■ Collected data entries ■

====================

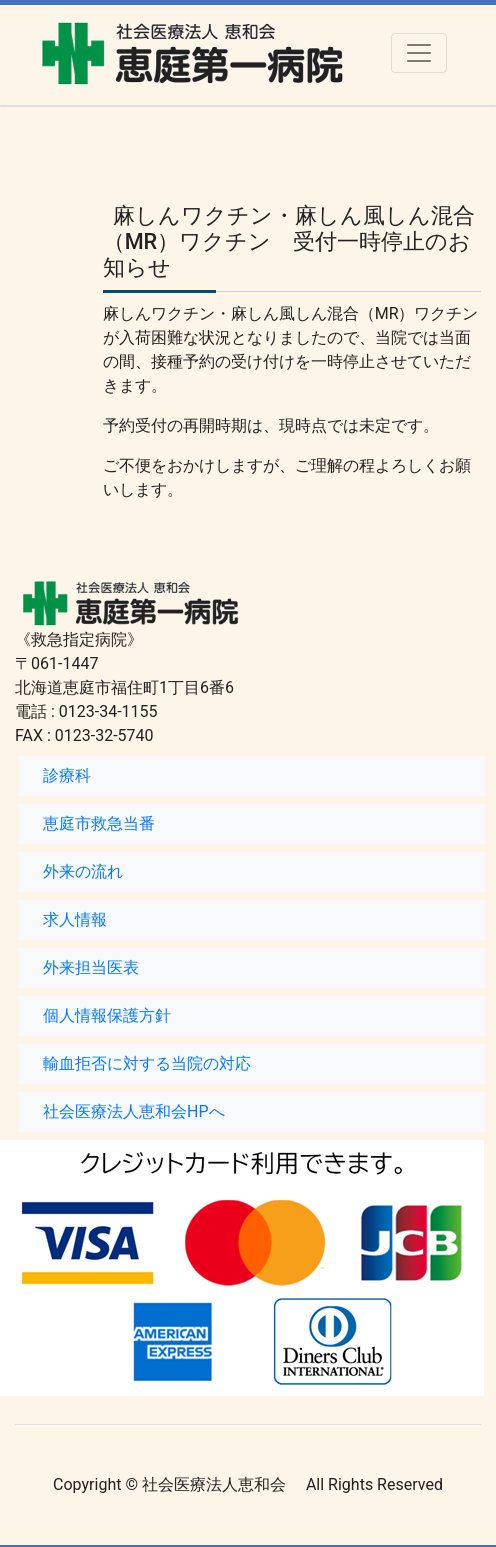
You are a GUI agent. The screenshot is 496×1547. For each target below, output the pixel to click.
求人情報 (75, 919)
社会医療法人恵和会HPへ (134, 1111)
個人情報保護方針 (107, 1015)
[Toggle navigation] (419, 53)
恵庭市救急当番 (99, 823)
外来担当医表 (91, 967)
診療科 (67, 775)
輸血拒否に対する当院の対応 (147, 1063)
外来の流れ (83, 871)
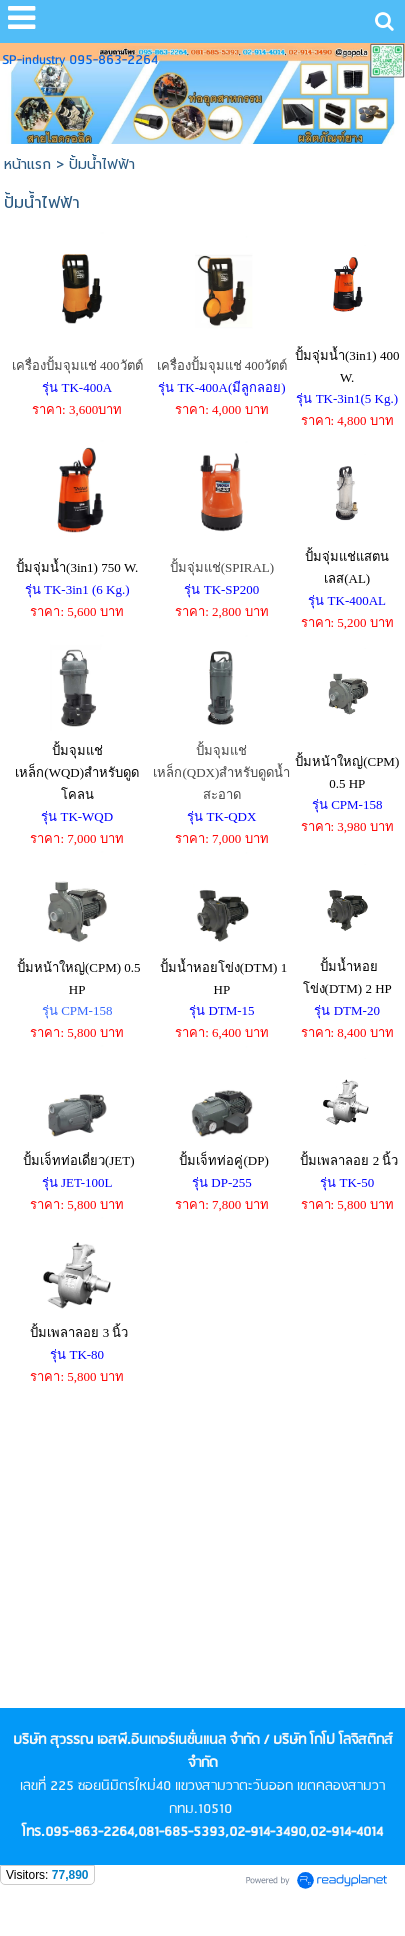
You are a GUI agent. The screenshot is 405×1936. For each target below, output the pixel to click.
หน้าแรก (27, 164)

====================

■ What the task requires ■
Quote the entries in full. Any image among them is to be omitted from the copy.

■ Reply to the exercise ■
You are a GUI agent. The screenshot is 496×1547. For each target below, output the pixel to click.
求人情報 (75, 919)
社会医療法人恵和会HPへ (134, 1111)
個人情報保護方針 (107, 1015)
[Toggle navigation] (419, 53)
恵庭市救急当番 (99, 823)
外来担当医表 (91, 967)
診療科 (67, 775)
輸血拒否に対する当院の対応 (147, 1063)
外来の流れ (83, 871)
You are a GUI agent. The screenshot is 405×1936. For each target below, output the pixel to click.
หน้าแรก (27, 164)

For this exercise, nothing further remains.